Large pharmaceutical companies have developed medicines with cannabis extracts, and even today some will admit that its use as medicine would doubtless be common if not for legal barriers. Eli Lilly makes a synthetic copy of a major active compound produced by cannabis, and even the Merck pharmaceutical company has recognized that The chief opposition to the drug rests on a moral and political, and not a toxicological foundation.
The Journal of the American Medical Association recently ran a commentary stating, We are not asking readers for immediate agreement with our affirmation that marihuana is medically useful, but we hope they will do more to encourage open and legal exploration of its potential. The ostensible indifference of physicians should no longer be used as a justification for keeping this medicine in the shadows. This book hopes to shine some light into some of those shadows by discussing the medical merit and therapeutic applications of cannabis hemp. This herb works as a natural medicine in a variety of ways that are all supported by both personal case histories and clinical scientific data.
People have used hemp in myriad forms. Its value is renowned. As measured by the amount of paper it has yielded over the millennia of commerce, or by the amount of paper used to tally its great contributions to history, it is hard to surpass the humble hemp plant. Hemp is a farm crop that has played a prominent role in 10,000 years of human industry and enterprise. Hemp has been familiar throughout history for its lush foliage crowded along riverbanks and its enormous production of fiber and oil in the fields of Eurasia, as one great civilization after another rose and fell. Each and every year, farmers and herbalists counted on the pattern of changing seasons to grow enough hemp for them to survive into the next era. Hemp was a part of the natural cycle of renewal and restoration.

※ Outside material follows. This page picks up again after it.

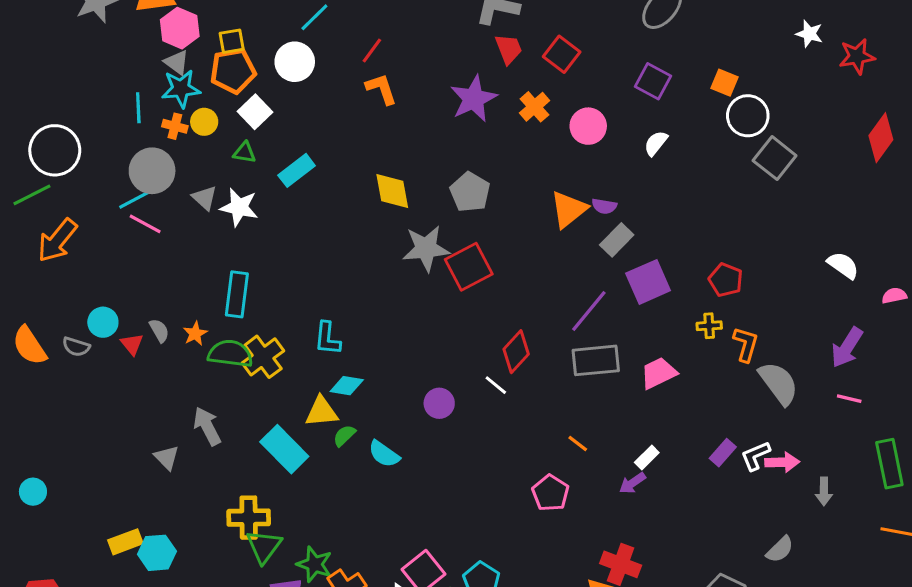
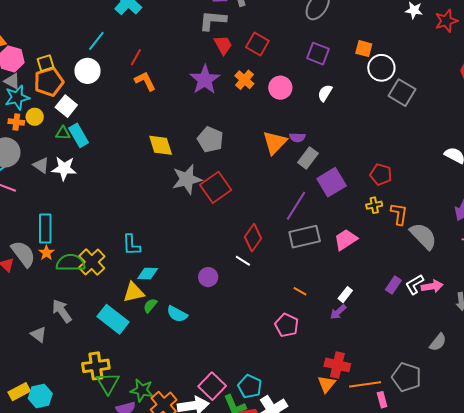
cyan rectangle: (297, 170) -> (79, 135), moved, turned -75
cyan rectangle: (237, 294) -> (45, 229), moved
gray semicircle: (159, 330) -> (23, 254), size x1.8

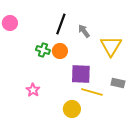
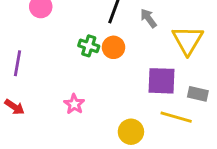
purple square: (81, 74) -> (162, 81), moved
yellow line: (92, 92) -> (176, 117), moved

Medical marijuana has demonstrably improved the lives of many people in varied and sometimes unlikely ways. Only for the past sixty years or so has there been a protracted campaign to suppress the facts about cannabis and deprive people of access to the hemp plant. Research has been stymied by government interference. Today, with thousands of new, legal medical users and millions of regular social consumers, people need a general reference manual to consult. Hemp for Health is intended to be such a book.
In the following pages, I discuss the direct applications of cannabis in the healing arts, as practiced in the allopathic, herbal, homeopathic, and ayurvedic disciplines. When all these applications are taken into account, it becomes abundantly clear that there is a place for hemp drugs in the modern medical formulary. Hemp for Health is intended to be a helpful handbook for patient and health-care provider; a users guide, as it were, to safe and effective self-medication using one of our most ancient and respected herbs. I urge caution in the use of cannabis, as with any other medicine. Please remember that any effects produced, positive or negative, will only be temporary. If any significant problems occur, simply discontinue the use of cannabis and seek further medical advice. You and your personal physician are best equipped to determine which therapies work best.